Becoming … someone different

Although Edy’s brain problems are triggered by a physical attack, I think anyone on the struggle bus will relate to her. Since she’s 15, she hasn’t become who she is going to be yet, and the rape derails her. She ends up on a foreign track, purposely behaving antithetically to her nature. Smith writes Edy in the first person, but ingeniously uses “her” when referring to the pre-attack Edy.


Book Review

“The Way I Used to Be” (2016)

Author: Amber Smith

Genre: Teen drama

Setting: Unnamed northern U.S. suburbia, 2010s

Note to readers: The Book Club Book Report series features books I’m reading for my book club, Brilliant Bookworms.


The new version tries out her full name, Eden, and actually does gain some confidence by switching from glasses to contacts, dressing fashionably and trying a new red hair color.
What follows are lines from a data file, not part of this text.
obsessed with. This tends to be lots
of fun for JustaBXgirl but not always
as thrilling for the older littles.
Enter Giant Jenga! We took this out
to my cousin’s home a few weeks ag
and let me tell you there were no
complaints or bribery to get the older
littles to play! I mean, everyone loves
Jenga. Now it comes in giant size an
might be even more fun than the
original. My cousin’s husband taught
Smith was born in 1982 so it’s possible that the dye-job parallel to Angela Chase of “My So-Called Life” (1994) is not coincidental.

Also coming to mind is Joey Potter’s arc in Season 1 of “Dawson’s Creek” (1998), when she can’t tell Dawson she loves him – a failure that makes her depressed and snappish. What Eden can’t verbalize is much more serious, of course.
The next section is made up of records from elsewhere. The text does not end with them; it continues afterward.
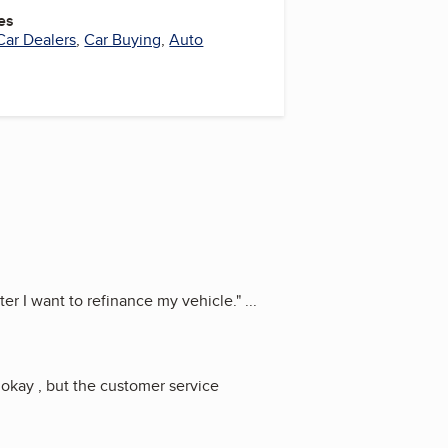
es
Car Dealers
,
Car Buying
,
Auto
er I want to refinance my vehicle.
"
...
 okay , but the customer service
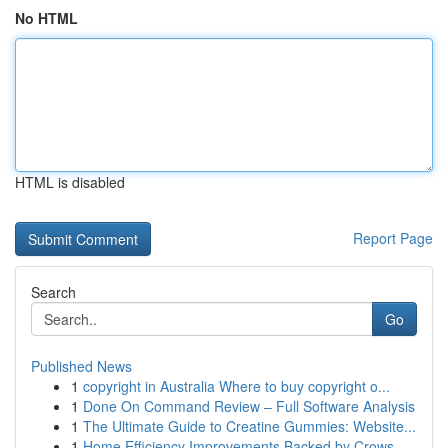
No HTML
HTML is disabled
Report Page
Search
Go
Published News
1
copyright in Australia Where to buy copyright o...
1
Done On Command Review – Full Software Analysis
1
The Ultimate Guide to Creatine Gummies: Website...
1
Home Efficiency Improvements Backed by Crows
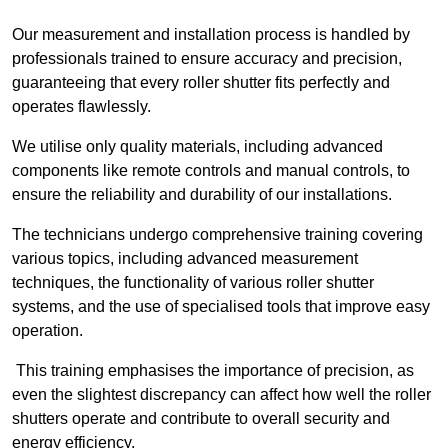
Our measurement and installation process is handled by
professionals trained to ensure accuracy and precision,
guaranteeing that every roller shutter fits perfectly and
operates flawlessly.
We utilise only quality materials, including advanced
components like remote controls and manual controls, to
ensure the reliability and durability of our installations.
The technicians undergo comprehensive training covering
various topics, including advanced measurement
techniques, the functionality of various roller shutter
systems, and the use of specialised tools that improve easy
operation.
This training emphasises the importance of precision, as
even the slightest discrepancy can affect how well the roller
shutters operate and contribute to overall security and
energy efficiency.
Guys start to notice her, and she uses this new card in her deck to be promiscuous, which clashes with her inner nature. There’s drinking and drugs, too – oddly understated by Smith — but generally Eden is addicted to anger and self-loathing.

Internal strife

With mental-health stories like this, I always wonder if psychiatrists and counselors yell at the pages “Tell someone!” Counseling and pills are not mentioned once in “The Way I Used to Be.” I’m not saying they are a fix-all for everyone, but it is unfortunate for a modern-day story.

(Things like smartphones suggest it’s set around the time of its publication, although it is odd that Eden and other teens smoke cigarettes, which doesn’t seem like a Gen-Z thing to do. It makes me wonder if Smith is writing about a personal experience from the 1990s; if so, she’s keeping that to herself.)

Generally, I would say conversations with unfinished sentences – as we get during the first meetings between Eden and Josh, the guy she’ll develop feelings for (although she won’t admit it) – would be annoying. But Smith makes them sound natural.

All of the teen characters are immature in a believable way, with a nice cross-section represented. The Awkward Sensitive Guy comes in the form of Steve, a member of Eden’s lunch-break library book club. While the Nice Guys Finish Last trope does indeed play out, it’s nice to see that Eden is not proud of being mean to Steve.

If Smith wrote “The Way I Used to Be” in third-person style without access to Eden’s brain, Eden would come off as absolutely awful. But because she knows she’s behaving badly, we sympathize with her. (Although I don’t know why she calls her parents by their first names; that seems cold even for her – not to mention a teen-rebellion cliché.)

Sympathy for her characters

Smith has sympathy for all her characters as flawed human beings (Even Kevin develops slightly beyond a generic monster). In the most harrowing passage outside of chapter one, Eden is bullied by two older boys who run with Eden’s stereotype as the school “slut.” “I see something like remorse flicker in his eye, like a neurological twitch,” Smith writes from Eden’s POV. “I guess even a psychotic asshole can see I’m terrified.”

What I like most about “The Way I Used to Be” is that – although Eden is a victim – she doesn’t want to be a victim. She wants to be strong. The irony, of course, is that asking for help is the strong thing to do, and she’s unable to do that. We always understand why this simple thing is so hard – starting with Kevin’s threat to kill her, but developing into a nuanced tangle of excuses.

The author doesn’t seek to blame Eden’s brother Caelin, her parents, her best friend Mara or her boyfriend Josh for not drawing Eden’s triggering event out of her mouth. After all, they do try. But we can’t help but think, “Man, I wish one of them could somehow draw it out of her so she could begin to deal, and heal.” I don’t know if its purposeful by Smith, but the novel is a statement about the importance of keeping an eye on loved ones’ mental health.

I took a long time to read “The Way I Used to Be.” It’s so emotional that it’s hard to pick up. Yet it’s easy to catch the wave of Eden’s inner monolog each time, and then it becomes hard to put down. In the end, Smith’s debut novel will be hard to forget.